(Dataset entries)
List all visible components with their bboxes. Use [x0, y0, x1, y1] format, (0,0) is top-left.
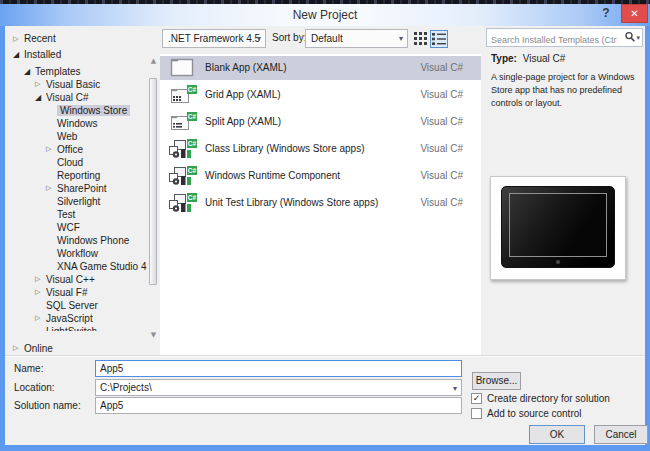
collapsed-arrow-icon[interactable]: ▷	[13, 31, 24, 47]
sort-dropdown-value: Default	[311, 33, 343, 44]
tree-item-visual-f[interactable]: ▷Visual F#	[5, 286, 147, 299]
tree-item-cloud[interactable]: Cloud	[5, 156, 147, 169]
template-name: Class Library (Windows Store apps)	[205, 143, 365, 154]
tree-item-installed[interactable]: ◢Installed	[5, 47, 147, 63]
tree-item-label: Test	[57, 209, 75, 220]
search-icons[interactable]: ▾	[624, 31, 640, 45]
tree-item-visual-c[interactable]: ◢Visual C#	[5, 91, 147, 104]
runtime-component-icon: C#	[167, 165, 197, 188]
help-button[interactable]: ?	[598, 6, 614, 23]
unit-test-icon: C#	[167, 192, 197, 215]
collapsed-arrow-icon[interactable]: ▷	[35, 286, 46, 299]
create-directory-checkbox-row[interactable]: ✓Create directory for solution	[471, 392, 610, 405]
template-name: Blank App (XAML)	[205, 62, 287, 73]
scroll-down-icon[interactable]: ▼	[148, 330, 159, 340]
template-description: A single-page project for a Windows Stor…	[491, 71, 647, 110]
tablet-home-button	[556, 260, 560, 264]
tree-item-test[interactable]: Test	[5, 208, 147, 221]
tree-item-silverlight[interactable]: Silverlight	[5, 195, 147, 208]
create-directory-label: Create directory for solution	[487, 393, 610, 404]
collapsed-arrow-icon[interactable]: ▷	[46, 182, 57, 195]
list-view-button[interactable]	[430, 30, 448, 48]
close-button[interactable]: ✕	[621, 4, 648, 23]
tree-item-sql-server[interactable]: SQL Server	[5, 299, 147, 312]
name-label: Name:	[14, 363, 43, 374]
template-row-unit-test-library-windows-store-apps[interactable]: C#Unit Test Library (Windows Store apps)…	[160, 191, 481, 215]
template-language: Visual C#	[420, 170, 463, 181]
small-icons-view-button[interactable]	[412, 31, 428, 47]
template-language: Visual C#	[420, 143, 463, 154]
tree-item-label: XNA Game Studio 4.0	[57, 261, 147, 272]
tree-item-windows-phone[interactable]: Windows Phone	[5, 234, 147, 247]
template-name: Split App (XAML)	[205, 116, 281, 127]
collapsed-arrow-icon[interactable]: ▷	[35, 273, 46, 286]
tree-item-label: Reporting	[57, 170, 100, 181]
form-separator	[5, 355, 645, 357]
scrollbar-thumb[interactable]	[149, 78, 157, 285]
template-row-class-library-windows-store-apps[interactable]: C#Class Library (Windows Store apps)Visu…	[160, 137, 481, 161]
collapsed-arrow-icon[interactable]: ▷	[35, 78, 46, 91]
template-row-grid-app-xaml[interactable]: C#Grid App (XAML)Visual C#	[160, 83, 481, 107]
sort-dropdown[interactable]: Default ▾	[305, 29, 408, 48]
expanded-arrow-icon[interactable]: ◢	[24, 65, 35, 78]
tree-item-windows-store[interactable]: Windows Store	[5, 104, 147, 117]
framework-dropdown[interactable]: .NET Framework 4.5 ▾	[162, 29, 266, 48]
source-control-checkbox-row[interactable]: Add to source control	[471, 407, 582, 420]
search-input[interactable]	[487, 29, 617, 48]
tree-item-recent[interactable]: ▷Recent	[5, 31, 147, 47]
search-icon	[624, 31, 636, 43]
expanded-arrow-icon[interactable]: ◢	[13, 47, 24, 63]
tree-item-javascript[interactable]: ▷JavaScript	[5, 312, 147, 325]
new-project-dialog: New Project ? ✕ ▷Recent◢Installed ◢Templ…	[0, 4, 650, 451]
chevron-down-icon: ▾	[399, 30, 403, 47]
create-directory-checkbox[interactable]: ✓	[471, 393, 482, 404]
search-box[interactable]: ▾	[486, 28, 643, 47]
expanded-arrow-icon[interactable]: ◢	[35, 91, 46, 104]
tree-item-xna-game-studio-4-0[interactable]: XNA Game Studio 4.0	[5, 260, 147, 273]
tree-item-visual-basic[interactable]: ▷Visual Basic	[5, 78, 147, 91]
tree-item-label: Online	[24, 343, 53, 354]
tree-item-label: Cloud	[57, 157, 83, 168]
type-label: Type:	[491, 53, 517, 64]
tree-item-label: Windows Phone	[57, 235, 129, 246]
tree-item-label: SharePoint	[57, 183, 106, 194]
tree-item-visual-c[interactable]: ▷Visual C++	[5, 273, 147, 286]
template-row-windows-runtime-component[interactable]: C#Windows Runtime ComponentVisual C#	[160, 164, 481, 188]
tree-scrollbar[interactable]: ▲ ▼	[148, 56, 159, 340]
tree-item-label: Windows Store	[57, 105, 130, 116]
template-list: Blank App (XAML)Visual C#C#Grid App (XAM…	[160, 54, 481, 356]
tree-item-office[interactable]: ▷Office	[5, 143, 147, 156]
solution-name-input[interactable]	[95, 397, 462, 414]
cancel-button[interactable]: Cancel	[594, 425, 648, 444]
location-combobox[interactable]: C:\Projects\ ▾	[95, 379, 462, 396]
ok-button[interactable]: OK	[529, 425, 585, 444]
template-type-line: Type: Visual C#	[491, 53, 565, 64]
source-control-checkbox[interactable]	[471, 408, 482, 419]
collapsed-arrow-icon[interactable]: ▷	[35, 312, 46, 325]
collapsed-arrow-icon[interactable]: ▷	[46, 143, 57, 156]
dialog-titlebar[interactable]: New Project ? ✕	[0, 4, 650, 26]
name-input[interactable]	[95, 360, 462, 377]
tree-item-lightswitch[interactable]: LightSwitch	[5, 325, 147, 331]
tree-item-templates[interactable]: ◢Templates	[5, 65, 147, 78]
browse-button[interactable]: Browse...	[472, 372, 521, 390]
chevron-down-icon: ▾	[453, 382, 457, 395]
collapsed-arrow-icon[interactable]: ▷	[13, 342, 24, 355]
tree-item-sharepoint[interactable]: ▷SharePoint	[5, 182, 147, 195]
tree-item-label: LightSwitch	[46, 326, 97, 331]
tree-item-label: Silverlight	[57, 196, 100, 207]
template-name: Unit Test Library (Windows Store apps)	[205, 197, 378, 208]
tree-item-online[interactable]: ▷Online	[5, 342, 147, 355]
tree-item-reporting[interactable]: Reporting	[5, 169, 147, 182]
template-row-blank-app-xaml[interactable]: Blank App (XAML)Visual C#	[160, 56, 481, 80]
tree-item-label: Web	[57, 131, 77, 142]
tree-item-workflow[interactable]: Workflow	[5, 247, 147, 260]
scroll-up-icon[interactable]: ▲	[148, 56, 159, 66]
svg-text:C#: C#	[188, 86, 197, 93]
tree-item-label: Recent	[24, 33, 56, 44]
type-value: Visual C#	[523, 53, 566, 64]
tree-item-web[interactable]: Web	[5, 130, 147, 143]
tree-item-windows[interactable]: Windows	[5, 117, 147, 130]
template-row-split-app-xaml[interactable]: C#Split App (XAML)Visual C#	[160, 110, 481, 134]
tree-item-wcf[interactable]: WCF	[5, 221, 147, 234]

■ **WHAT IS EXPECTED**:
All of the entries above are to be written out exactly, with no pictures.

■ **OUTPUT FOR THIS TASK**:
List all visible components with their bboxes. Use [x0, y0, x1, y1] format, (0,0) is top-left.
collapsed-arrow-icon[interactable]: ▷	[13, 31, 24, 47]
sort-dropdown-value: Default	[311, 33, 343, 44]
tree-item-visual-f[interactable]: ▷Visual F#	[5, 286, 147, 299]
tree-item-cloud[interactable]: Cloud	[5, 156, 147, 169]
template-name: Class Library (Windows Store apps)	[205, 143, 365, 154]
tree-item-installed[interactable]: ◢Installed	[5, 47, 147, 63]
tree-item-label: Test	[57, 209, 75, 220]
search-icons[interactable]: ▾	[624, 31, 640, 45]
tree-item-visual-c[interactable]: ◢Visual C#	[5, 91, 147, 104]
runtime-component-icon: C#	[167, 165, 197, 188]
help-button[interactable]: ?	[598, 6, 614, 23]
unit-test-icon: C#	[167, 192, 197, 215]
collapsed-arrow-icon[interactable]: ▷	[35, 286, 46, 299]
create-directory-checkbox-row[interactable]: ✓Create directory for solution	[471, 392, 610, 405]
template-name: Blank App (XAML)	[205, 62, 287, 73]
scroll-down-icon[interactable]: ▼	[148, 330, 159, 340]
template-description: A single-page project for a Windows Stor…	[491, 71, 647, 110]
tablet-home-button	[556, 260, 560, 264]
tree-item-test[interactable]: Test	[5, 208, 147, 221]
tree-item-silverlight[interactable]: Silverlight	[5, 195, 147, 208]
create-directory-label: Create directory for solution	[487, 393, 610, 404]
collapsed-arrow-icon[interactable]: ▷	[46, 182, 57, 195]
list-view-button[interactable]	[430, 30, 448, 48]
close-button[interactable]: ✕	[621, 4, 648, 23]
tree-item-sql-server[interactable]: SQL Server	[5, 299, 147, 312]
name-label: Name:	[14, 363, 43, 374]
template-row-unit-test-library-windows-store-apps[interactable]: C#Unit Test Library (Windows Store apps)…	[160, 191, 481, 215]
template-language: Visual C#	[420, 170, 463, 181]
small-icons-view-button[interactable]	[412, 31, 428, 47]
template-language: Visual C#	[420, 143, 463, 154]
tree-item-label: XNA Game Studio 4.0	[57, 261, 147, 272]
tree-item-windows-phone[interactable]: Windows Phone	[5, 234, 147, 247]
template-name: Split App (XAML)	[205, 116, 281, 127]
collapsed-arrow-icon[interactable]: ▷	[35, 273, 46, 286]
tree-item-label: Reporting	[57, 170, 100, 181]
form-separator	[5, 355, 645, 357]
scrollbar-thumb[interactable]	[149, 78, 157, 285]
template-row-class-library-windows-store-apps[interactable]: C#Class Library (Windows Store apps)Visu…	[160, 137, 481, 161]
collapsed-arrow-icon[interactable]: ▷	[35, 78, 46, 91]
template-row-grid-app-xaml[interactable]: C#Grid App (XAML)Visual C#	[160, 83, 481, 107]
sort-dropdown[interactable]: Default ▾	[305, 29, 408, 48]
expanded-arrow-icon[interactable]: ◢	[24, 65, 35, 78]
tree-item-windows-store[interactable]: Windows Store	[5, 104, 147, 117]
framework-dropdown[interactable]: .NET Framework 4.5 ▾	[162, 29, 266, 48]
source-control-checkbox-row[interactable]: Add to source control	[471, 407, 582, 420]
search-input[interactable]	[487, 29, 617, 48]
tree-item-recent[interactable]: ▷Recent	[5, 31, 147, 47]
search-icon	[624, 31, 636, 43]
expanded-arrow-icon[interactable]: ◢	[13, 47, 24, 63]
tree-item-javascript[interactable]: ▷JavaScript	[5, 312, 147, 325]
new-project-dialog: New Project ? ✕ ▷Recent◢Installed ◢Templ…	[0, 4, 650, 451]
chevron-down-icon: ▾	[399, 30, 403, 47]
create-directory-checkbox[interactable]: ✓	[471, 393, 482, 404]
search-box[interactable]: ▾	[486, 28, 643, 47]
expanded-arrow-icon[interactable]: ◢	[35, 91, 46, 104]
tree-item-xna-game-studio-4-0[interactable]: XNA Game Studio 4.0	[5, 260, 147, 273]
tree-item-visual-basic[interactable]: ▷Visual Basic	[5, 78, 147, 91]
tree-item-label: Online	[24, 343, 53, 354]
tree-item-label: Cloud	[57, 157, 83, 168]
type-label: Type:	[491, 53, 517, 64]
tree-item-label: Windows Phone	[57, 235, 129, 246]
tree-item-label: SharePoint	[57, 183, 106, 194]
tree-item-visual-c[interactable]: ▷Visual C++	[5, 273, 147, 286]
template-row-windows-runtime-component[interactable]: C#Windows Runtime ComponentVisual C#	[160, 164, 481, 188]
tree-scrollbar[interactable]: ▲ ▼	[148, 56, 159, 340]
tree-item-label: Windows Store	[57, 105, 130, 116]
template-list: Blank App (XAML)Visual C#C#Grid App (XAM…	[160, 54, 481, 356]
tree-item-office[interactable]: ▷Office	[5, 143, 147, 156]
solution-name-input[interactable]	[95, 397, 462, 414]
cancel-button[interactable]: Cancel	[594, 425, 648, 444]
location-combobox[interactable]: C:\Projects\ ▾	[95, 379, 462, 396]
ok-button[interactable]: OK	[529, 425, 585, 444]
template-type-line: Type: Visual C#	[491, 53, 565, 64]
source-control-checkbox[interactable]	[471, 408, 482, 419]
collapsed-arrow-icon[interactable]: ▷	[35, 312, 46, 325]
collapsed-arrow-icon[interactable]: ▷	[46, 143, 57, 156]
dialog-titlebar[interactable]: New Project ? ✕	[0, 4, 650, 26]
name-input[interactable]	[95, 360, 462, 377]
tree-item-lightswitch[interactable]: LightSwitch	[5, 325, 147, 331]
tree-item-templates[interactable]: ◢Templates	[5, 65, 147, 78]
browse-button[interactable]: Browse...	[472, 372, 521, 390]
chevron-down-icon: ▾	[453, 382, 457, 395]
collapsed-arrow-icon[interactable]: ▷	[13, 342, 24, 355]
tree-item-sharepoint[interactable]: ▷SharePoint	[5, 182, 147, 195]
tree-item-label: LightSwitch	[46, 326, 97, 331]
tree-item-label: Silverlight	[57, 196, 100, 207]
template-name: Unit Test Library (Windows Store apps)	[205, 197, 378, 208]
tree-item-online[interactable]: ▷Online	[5, 342, 147, 355]
tree-item-reporting[interactable]: Reporting	[5, 169, 147, 182]
template-row-blank-app-xaml[interactable]: Blank App (XAML)Visual C#	[160, 56, 481, 80]
tree-item-label: Web	[57, 131, 77, 142]
tree-item-workflow[interactable]: Workflow	[5, 247, 147, 260]
scroll-up-icon[interactable]: ▲	[148, 56, 159, 66]
svg-text:C#: C#	[188, 86, 197, 93]
tree-item-label: Recent	[24, 33, 56, 44]
type-value: Visual C#	[523, 53, 566, 64]
tree-item-web[interactable]: Web	[5, 130, 147, 143]
tree-item-windows[interactable]: Windows	[5, 117, 147, 130]
template-row-split-app-xaml[interactable]: C#Split App (XAML)Visual C#	[160, 110, 481, 134]
tree-item-wcf[interactable]: WCF	[5, 221, 147, 234]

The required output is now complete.